Older games generally don’t revolve their mechanics around a story or narrative like modern games do. While it’s true that many did have one attached to their title screens or manuals, most built their mechanics around general themes instead. Contra built itself around an alien invasion, and the mechanics followed suit with a pair of commandos trying to stop the invaders using a large and varied stockpile of guns they find along the way. This theming often served as a mere graphical skin. But true creativity rose to the surface when a developer truly considered how a theme can affect gameplay.
In this regard, Comix Zone stands high above the rest thanks to its very literal comic book theme. Though many retro games clearly took cues from comic book universes, Comix Zone used the structure of the comic book itself to create its world. Action took place on panels with white border in between. The protagonist, comic book artist Sketch Turner, must fight his way through each of the pages of his own comic book to defeat the villain he created and save the girl (who also happens to be a post-apocalyptic general). The gameplay is standard retro beat-em-up fare with some puzzles thrown in, another all-too-familiar element in a game seemingly full of them.
Where Comix Zone transcends its contemporaries is in how it uses its literal comic book premise to its full potential. Text explaining location and context appear in boxes, and people speak with word bubbles. An omnipresent hand draws enemies as you progress. Sketch jumps around panel borders as if he can leap out of the book itself for a second. Knocking enemies into a border will rip it apart. You can even tear a piece out of the book itself and throw it at enemies as a paper airplane. The creativity on display is enhanced with ironclad internal logic that also makes sense in the context of real comic books.

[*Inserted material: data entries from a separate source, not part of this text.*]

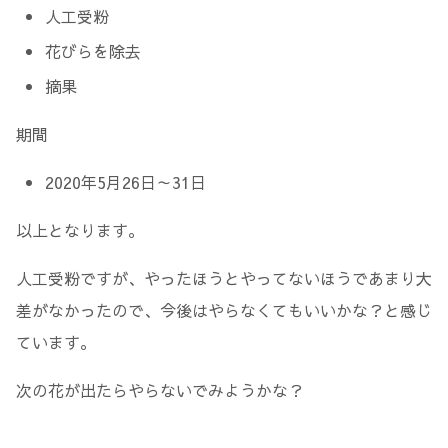
人工受粉
花びらを除去
摘果
期間
2020年5月26日～31日
以上となります。
人工受粉ですが、やったほうとやってないほうであまり大
差がなかったので、今後はやらなくてもいいかな？と感じ
ています。
次の花が出たらやらないでみようかな？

This theme proved not only to be inventive and consistent with itself, it worked shockingly well with the beat-’em-up genre, a type of game on its way out by the time Comix Zone released. Instead of walking slowly and stiffly from left to right, levels consisted of bite-sized chunks in the form of the screen-sized panels, allowing for some very focused level design. And the fighting itself became enhanced by some impressive art and animations that mimicked action poses found in real comic books.
Games like Paper Mario and Epic Mickey take very similar approaches by placing players in a world of paper or ink and paint, but few are as committed to their central theme as Comix Zone. Developers often attach themselves to specific themes and then transposing whatever sort of gameplay they want on top without thinking about what actual implications the theme would have. Comix Zone, with gameplay and theme linked with consistent internal logic, presents us with a world we can buy into.
Article by Jeremy Signor
GameSpite Journal 12: Comix Zone
This game is in DESPERATE need of a sequel. Pretty much everything about it (save it’s now dated “xtreme-ness”) was fantastic.
I love this game, but it’s also brutally hard. Or I’m just not very good at it.
Sometimes it’s not just difficult, it’s unfair. Punching stationary objects damages you a little with each strike, and it takes several hits to destroy each one. The end result is that you lose more health from destroying a barrel than what you’ll probably gain from its contents.
Still, it’s a fine game with a brilliant concept. Just do yourself a favor and avoid the Game Boy Advance “conversion” like the plague.
I love this game so much. It’s so devoted to its concept that it’s easy to look over some of the more annoying parts of the game’s mechanics. The artwork, the music, the dialogue, it’s all pitch perfect for ’90s comics. I just wish there were more than 6 pages to play through.
“Shoulder Charge” (probably not the move’s actual name) destroys stationary objects very well with minimal health loss. Back -> Forward -> Attack or Hold Forward against object and then attack.
As far as Comix Zone’s difficulty goes, the trick is to think of it not as a beat em up, but a puzzle adventure game. Generally speaking, each area tends to have a “gimmick” such as pitfalls you can knock enemies into or hidden items you can use to easily kill enemies.
For example, the first boss can be easily beaten by rolling under her, realizing there’s a barrel behind her, letting her set it on fire and then pushing the barrel onto her for just about the easiest kill ever.
If you try to “beat em up” your way through the entire game, it’s definitely going to come off as hard.